Possibly a good example and one where my own frustration and outrage probably parallels your own at the thought of women being coerced to veil: domestic abuse victims often return to their abusers, or communicate with them in spite of a restraining order. When I was new to the job, I shook my head in wonder. Now I understand it a lot better. I don’t usually agree with the choice, but I understand it. I can make an argument for it, even if I still don’t think that argument outweighs the argument against.
Grace
Brian, thank you! Meet you at Callahan’s.
gin-and-whisky:
In my limited experience, judges generally don’t think they have biases, or that if they do, they have mitigated them beyond relevancy. They’re wrong; we all have biases, and that’s why supreme courts have multiple justices, in an effort to mitigate biases through averaging. Justice Sotomayor was acknowledging that all people bring their biases to the table, and that she was bringing hers to the table. The people who threw up their hands about it were simply maintaining the traditional posture, that it is possible to be unbiased, and that by declaring something of her own bias, Justice Sotomayor was conceding that she, herself, had not achieved nirvana … excuse me, had not achieved unbiasedness.
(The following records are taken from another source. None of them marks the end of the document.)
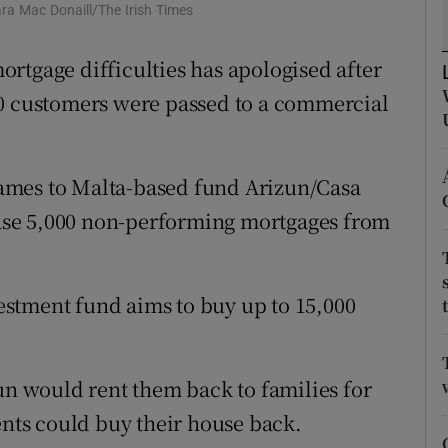
ons
ra Mac Donaill/The Irish Times
rs
rtgage difficulties has apologised after
00 customers were passed to a commercial
orecast
ames to Malta-based fund Arizun/Casa
se 5,000 non-performing mortgages from
nvestment fund aims to buy up to 15,000
zun would rent them back to families for
ents could buy their house back.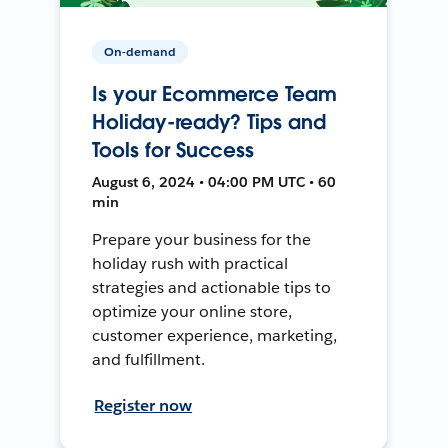
On-demand
Is your Ecommerce Team
Holiday-ready? Tips and
Tools for Success
August 6, 2024 • 04:00 PM UTC • 60
min
Prepare your business for the
holiday rush with practical
strategies and actionable tips to
optimize your online store,
customer experience, marketing,
and fulfillment.
Register now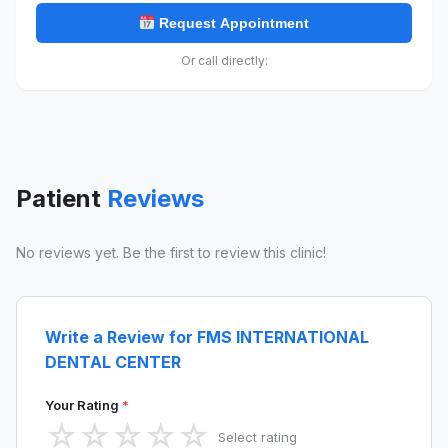
Request Appointment
Or call directly:
Patient
Reviews
No reviews yet. Be the first to review this clinic!
Write a Review for FMS INTERNATIONAL
DENTAL CENTER
Your Rating
*
☆
☆
☆
☆
☆
Select rating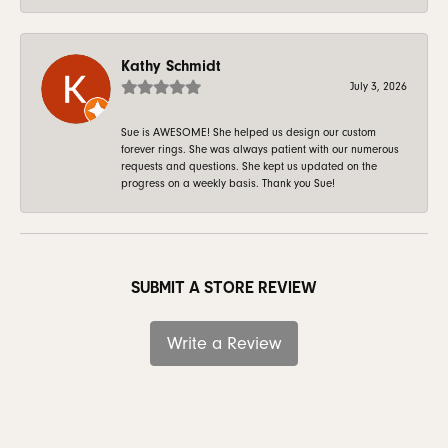
Kathy Schmidt
July 3, 2026
Sue is AWESOME! She helped us design our custom
forever rings. She was always patient with our numerous
requests and questions. She kept us updated on the
progress on a weekly basis. Thank you Sue!
SUBMIT A STORE REVIEW
Write a Review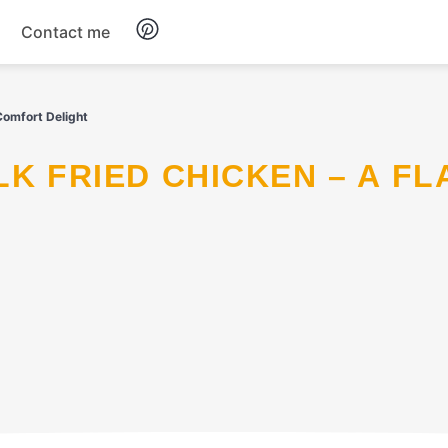
Contact me
Breakfast
Comfort Delight
Dinner
Salads
Soup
But of course, we all have biases. Which is why diversity is important all positions of power, and particularly in the monopoly of government.
Grace
Obviously not all women who wear the veil want to go out without a veil and are forced to by their family/government/society, because their family/government/society believes in islam and the parts of islam that call for the veil. Although a lot of women ARE forced to when they don’t want to.
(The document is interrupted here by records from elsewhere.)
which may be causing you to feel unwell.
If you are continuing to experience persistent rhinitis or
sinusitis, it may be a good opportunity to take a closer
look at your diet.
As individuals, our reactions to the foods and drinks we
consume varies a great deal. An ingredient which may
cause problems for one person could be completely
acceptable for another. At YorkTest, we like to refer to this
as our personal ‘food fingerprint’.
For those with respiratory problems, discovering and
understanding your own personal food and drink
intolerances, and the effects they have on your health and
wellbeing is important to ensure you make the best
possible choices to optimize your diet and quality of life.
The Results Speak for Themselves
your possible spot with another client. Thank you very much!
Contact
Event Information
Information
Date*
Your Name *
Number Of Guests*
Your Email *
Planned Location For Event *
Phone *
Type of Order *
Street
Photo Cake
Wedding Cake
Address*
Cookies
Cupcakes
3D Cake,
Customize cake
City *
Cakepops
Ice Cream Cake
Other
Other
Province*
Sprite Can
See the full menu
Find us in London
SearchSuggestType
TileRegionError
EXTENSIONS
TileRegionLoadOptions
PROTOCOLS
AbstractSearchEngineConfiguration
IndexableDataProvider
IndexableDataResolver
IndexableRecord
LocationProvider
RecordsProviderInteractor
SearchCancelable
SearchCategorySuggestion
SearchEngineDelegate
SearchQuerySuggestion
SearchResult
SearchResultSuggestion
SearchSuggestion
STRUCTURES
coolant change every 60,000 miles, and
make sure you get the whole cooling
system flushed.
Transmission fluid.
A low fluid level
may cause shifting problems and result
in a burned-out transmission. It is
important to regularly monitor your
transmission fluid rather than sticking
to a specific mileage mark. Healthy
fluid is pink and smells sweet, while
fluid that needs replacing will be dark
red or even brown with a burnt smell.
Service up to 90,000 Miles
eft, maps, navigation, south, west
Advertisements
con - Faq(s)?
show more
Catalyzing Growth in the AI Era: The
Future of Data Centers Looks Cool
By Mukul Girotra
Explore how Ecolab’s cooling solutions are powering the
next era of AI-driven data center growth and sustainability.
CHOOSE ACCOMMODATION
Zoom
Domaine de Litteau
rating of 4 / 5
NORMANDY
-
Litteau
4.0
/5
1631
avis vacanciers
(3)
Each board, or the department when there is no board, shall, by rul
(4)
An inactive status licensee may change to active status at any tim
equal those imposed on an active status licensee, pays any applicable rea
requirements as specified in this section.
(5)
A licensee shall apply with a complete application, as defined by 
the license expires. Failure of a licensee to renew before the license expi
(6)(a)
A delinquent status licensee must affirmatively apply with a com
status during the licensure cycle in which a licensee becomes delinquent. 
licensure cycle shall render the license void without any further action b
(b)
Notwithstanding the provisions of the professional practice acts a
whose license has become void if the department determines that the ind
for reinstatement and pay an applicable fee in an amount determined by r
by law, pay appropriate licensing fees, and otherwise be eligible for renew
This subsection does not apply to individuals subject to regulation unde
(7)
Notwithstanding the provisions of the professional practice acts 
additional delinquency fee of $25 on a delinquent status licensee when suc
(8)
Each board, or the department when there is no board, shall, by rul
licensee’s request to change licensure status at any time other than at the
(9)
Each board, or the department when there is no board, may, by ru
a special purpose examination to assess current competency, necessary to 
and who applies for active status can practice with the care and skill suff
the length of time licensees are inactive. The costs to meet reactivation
Some women, get this right, some women ALSO believe in islam and the parts of islam that call for the veil, and wear it because of that. And would do so even if no one around them believed in islam or the parts of islam that call for the veil.
If you have people forcing others to do X because they thing X is the right thing to do, you’re gonna get people who do X by themselves without being forced because they ALSO think X is the right thing to do.
There’s a tendancy by some people to decide ‘X is bad for women, women would never do X by themselves, it must be the non women around them who are making them do X’.
Like being pro-life. There are plenty of women who believe that abortion is murder and are pro life, they’re not pro life because the men around them are pro-life and have brainwashed them. the same things that convince men that abortion is murder convince women that abortion is murder. The same things that convince men that obeying islam and the parts of islam concerning the veil is a good idea can convince women. If you believe god said to do it, and you believe in god, you’ll do it.
Of course, some arguments may convince men and women in different ratios, but still.
Of course not all women are coerced by those around them to do it, all you need to prove that is the fact that there are single women who live alone in western countries who do it. But as brian said, concrete coersion is not the only thing that affects how ‘free’ your choices are.
I don’t think there are many people who think the ONLY reason women wear veils is direct coersion/ pressure to wear it, but it is still a reason that happens. and i don’t think it’s wrong to focus on that.